This Is One for the Panda Baby Book

Editor’s Note: This article previously appeared in a different format as part of The Atlantic’s Notes section, retired in 2021.

Bei Bei, Washington, D.C.’s beloved giant panda cub, has started to open his eyes, as Krishnadev noted yesterday. Now he can see his mother, Mei Xiang, his human caretakers, and his surroundings.

If Bei Bei had opened his eyes in another part of the world, however, he may have seen something like this:

China Daily / Reuters

At the Wolong National Nature Reserve in China’s Sichuan Province, caretakers wear full panda costumes when they interact with cubs who will grow up in protected wildlife, and not in captivity.

They do it for two reasons.

The first is to mimic the conditions of wildlife, because human attachment can hinder a panda’s chances of survival once it is released. Getting this right sometimes means caretakers will smear their costumes with panda urine and feces. Some keepers even disguise themselves as trees.

The second is to minimize stress for the animals. Imagine being a panda cub and knowing nothing but your panda mother, and then seeing some skinny, hairless creature approach you. Scary, right?
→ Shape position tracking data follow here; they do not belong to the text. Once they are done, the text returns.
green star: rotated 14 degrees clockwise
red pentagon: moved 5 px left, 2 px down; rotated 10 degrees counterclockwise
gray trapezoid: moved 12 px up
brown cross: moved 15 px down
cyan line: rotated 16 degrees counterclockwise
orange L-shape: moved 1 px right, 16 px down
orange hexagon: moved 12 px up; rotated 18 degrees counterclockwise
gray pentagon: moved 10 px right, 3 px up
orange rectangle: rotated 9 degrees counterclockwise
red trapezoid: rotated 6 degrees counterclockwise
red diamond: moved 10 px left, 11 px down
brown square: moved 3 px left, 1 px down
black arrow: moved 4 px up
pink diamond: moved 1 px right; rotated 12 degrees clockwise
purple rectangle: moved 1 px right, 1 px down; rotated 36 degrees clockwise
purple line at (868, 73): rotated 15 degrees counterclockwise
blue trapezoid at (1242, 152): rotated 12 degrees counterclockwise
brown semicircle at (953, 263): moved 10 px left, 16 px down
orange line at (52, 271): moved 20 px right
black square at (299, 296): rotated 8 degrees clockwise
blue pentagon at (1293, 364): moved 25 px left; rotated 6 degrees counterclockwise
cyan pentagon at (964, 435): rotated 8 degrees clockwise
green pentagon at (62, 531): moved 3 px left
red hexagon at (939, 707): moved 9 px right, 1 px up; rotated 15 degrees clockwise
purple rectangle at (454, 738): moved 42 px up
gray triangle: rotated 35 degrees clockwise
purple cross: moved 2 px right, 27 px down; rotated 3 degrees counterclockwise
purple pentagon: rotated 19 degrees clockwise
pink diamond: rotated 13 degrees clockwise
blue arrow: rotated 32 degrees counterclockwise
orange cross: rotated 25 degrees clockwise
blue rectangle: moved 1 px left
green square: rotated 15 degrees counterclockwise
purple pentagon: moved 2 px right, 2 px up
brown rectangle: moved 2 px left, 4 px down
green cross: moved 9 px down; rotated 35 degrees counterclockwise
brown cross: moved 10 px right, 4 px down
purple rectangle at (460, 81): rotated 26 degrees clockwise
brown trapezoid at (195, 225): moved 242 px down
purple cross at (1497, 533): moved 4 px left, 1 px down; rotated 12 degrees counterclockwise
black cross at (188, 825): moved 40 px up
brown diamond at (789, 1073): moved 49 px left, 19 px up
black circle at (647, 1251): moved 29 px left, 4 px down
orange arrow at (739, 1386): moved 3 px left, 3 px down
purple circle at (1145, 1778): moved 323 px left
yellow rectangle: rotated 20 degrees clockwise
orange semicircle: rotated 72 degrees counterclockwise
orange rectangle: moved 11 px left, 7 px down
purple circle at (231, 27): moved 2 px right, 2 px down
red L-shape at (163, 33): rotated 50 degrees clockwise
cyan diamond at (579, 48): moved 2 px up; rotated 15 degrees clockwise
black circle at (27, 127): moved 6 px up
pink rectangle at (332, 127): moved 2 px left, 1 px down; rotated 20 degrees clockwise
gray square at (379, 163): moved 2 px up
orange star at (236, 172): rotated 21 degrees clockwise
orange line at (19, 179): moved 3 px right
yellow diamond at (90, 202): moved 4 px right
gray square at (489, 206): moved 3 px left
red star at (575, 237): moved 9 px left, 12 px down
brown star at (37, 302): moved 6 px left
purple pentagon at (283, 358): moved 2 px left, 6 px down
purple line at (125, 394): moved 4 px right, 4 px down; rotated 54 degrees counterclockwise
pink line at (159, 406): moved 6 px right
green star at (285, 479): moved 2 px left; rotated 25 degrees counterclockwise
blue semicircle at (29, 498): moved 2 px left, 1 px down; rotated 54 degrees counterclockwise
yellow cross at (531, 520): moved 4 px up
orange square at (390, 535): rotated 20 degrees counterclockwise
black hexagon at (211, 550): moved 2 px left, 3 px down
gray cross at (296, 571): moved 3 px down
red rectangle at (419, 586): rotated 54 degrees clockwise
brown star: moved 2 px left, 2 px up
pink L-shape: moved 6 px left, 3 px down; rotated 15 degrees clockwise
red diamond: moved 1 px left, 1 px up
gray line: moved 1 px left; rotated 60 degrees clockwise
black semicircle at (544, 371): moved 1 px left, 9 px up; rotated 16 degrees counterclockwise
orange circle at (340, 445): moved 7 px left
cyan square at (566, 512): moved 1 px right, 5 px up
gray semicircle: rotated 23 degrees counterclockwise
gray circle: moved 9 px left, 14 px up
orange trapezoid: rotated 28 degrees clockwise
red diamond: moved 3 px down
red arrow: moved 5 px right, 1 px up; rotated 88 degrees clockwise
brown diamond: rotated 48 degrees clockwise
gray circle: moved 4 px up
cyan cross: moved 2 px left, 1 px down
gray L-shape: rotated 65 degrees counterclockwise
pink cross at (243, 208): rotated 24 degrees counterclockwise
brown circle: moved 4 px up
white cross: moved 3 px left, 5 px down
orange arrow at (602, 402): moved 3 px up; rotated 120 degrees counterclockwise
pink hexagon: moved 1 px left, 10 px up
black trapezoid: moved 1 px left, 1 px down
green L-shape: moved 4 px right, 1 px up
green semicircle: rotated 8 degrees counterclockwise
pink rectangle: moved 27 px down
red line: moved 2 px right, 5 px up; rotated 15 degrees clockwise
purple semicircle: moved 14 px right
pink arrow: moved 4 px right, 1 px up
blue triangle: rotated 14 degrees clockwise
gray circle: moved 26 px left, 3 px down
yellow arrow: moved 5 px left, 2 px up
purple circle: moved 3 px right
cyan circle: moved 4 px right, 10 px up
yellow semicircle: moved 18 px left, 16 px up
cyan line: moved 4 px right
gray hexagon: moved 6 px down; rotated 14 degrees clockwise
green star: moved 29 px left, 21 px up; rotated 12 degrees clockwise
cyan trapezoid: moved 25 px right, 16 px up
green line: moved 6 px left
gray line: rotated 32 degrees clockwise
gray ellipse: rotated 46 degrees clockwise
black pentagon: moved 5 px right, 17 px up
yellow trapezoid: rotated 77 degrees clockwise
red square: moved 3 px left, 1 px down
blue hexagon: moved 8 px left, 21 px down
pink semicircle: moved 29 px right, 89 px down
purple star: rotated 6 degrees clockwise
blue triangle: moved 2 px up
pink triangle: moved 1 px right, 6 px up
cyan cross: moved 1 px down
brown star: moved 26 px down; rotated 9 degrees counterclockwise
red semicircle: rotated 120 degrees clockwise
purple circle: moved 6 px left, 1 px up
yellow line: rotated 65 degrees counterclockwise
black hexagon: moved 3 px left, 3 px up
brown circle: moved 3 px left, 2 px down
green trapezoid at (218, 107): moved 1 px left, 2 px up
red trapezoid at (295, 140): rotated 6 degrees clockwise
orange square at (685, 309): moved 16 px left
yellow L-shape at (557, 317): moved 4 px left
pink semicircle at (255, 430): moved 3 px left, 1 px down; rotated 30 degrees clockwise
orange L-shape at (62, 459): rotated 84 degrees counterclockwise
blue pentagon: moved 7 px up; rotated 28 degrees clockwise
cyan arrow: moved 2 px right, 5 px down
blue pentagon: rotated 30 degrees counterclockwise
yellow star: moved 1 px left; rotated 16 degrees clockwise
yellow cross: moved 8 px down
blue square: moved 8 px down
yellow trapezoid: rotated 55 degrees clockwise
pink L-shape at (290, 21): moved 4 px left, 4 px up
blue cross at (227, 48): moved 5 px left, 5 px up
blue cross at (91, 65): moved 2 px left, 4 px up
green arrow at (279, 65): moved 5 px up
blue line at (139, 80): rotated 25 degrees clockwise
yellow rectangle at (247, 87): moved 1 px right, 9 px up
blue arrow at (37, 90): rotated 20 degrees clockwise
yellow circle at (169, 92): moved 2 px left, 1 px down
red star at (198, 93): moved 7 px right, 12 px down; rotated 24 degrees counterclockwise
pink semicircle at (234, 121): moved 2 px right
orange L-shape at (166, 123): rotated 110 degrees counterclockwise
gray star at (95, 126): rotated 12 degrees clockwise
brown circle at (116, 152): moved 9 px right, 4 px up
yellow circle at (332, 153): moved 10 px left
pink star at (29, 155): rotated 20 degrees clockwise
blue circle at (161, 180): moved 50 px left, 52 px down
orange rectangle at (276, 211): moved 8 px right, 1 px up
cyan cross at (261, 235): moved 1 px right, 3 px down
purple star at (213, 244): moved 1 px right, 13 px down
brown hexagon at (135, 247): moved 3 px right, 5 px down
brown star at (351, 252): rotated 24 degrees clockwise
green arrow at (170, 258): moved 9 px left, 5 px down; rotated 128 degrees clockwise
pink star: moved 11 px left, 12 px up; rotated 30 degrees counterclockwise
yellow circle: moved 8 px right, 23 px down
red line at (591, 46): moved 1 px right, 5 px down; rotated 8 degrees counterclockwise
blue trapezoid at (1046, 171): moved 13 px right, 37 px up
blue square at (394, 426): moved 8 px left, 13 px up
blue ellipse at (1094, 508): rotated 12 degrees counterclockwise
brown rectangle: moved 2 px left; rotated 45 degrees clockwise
The cub pictured above is Tao Tao. When he was six months old, his keepers placed him and his mother Cao Cao in a spacious, mountainous area for wild habitat training. He is five years old now, and has never seen a human face.

I don’t know about you, but I can’t stop looking at that photo. Giant pandas receive perhaps the most human attention of any other species. The lengths that some of those humans go to care for them are truly heartwarming.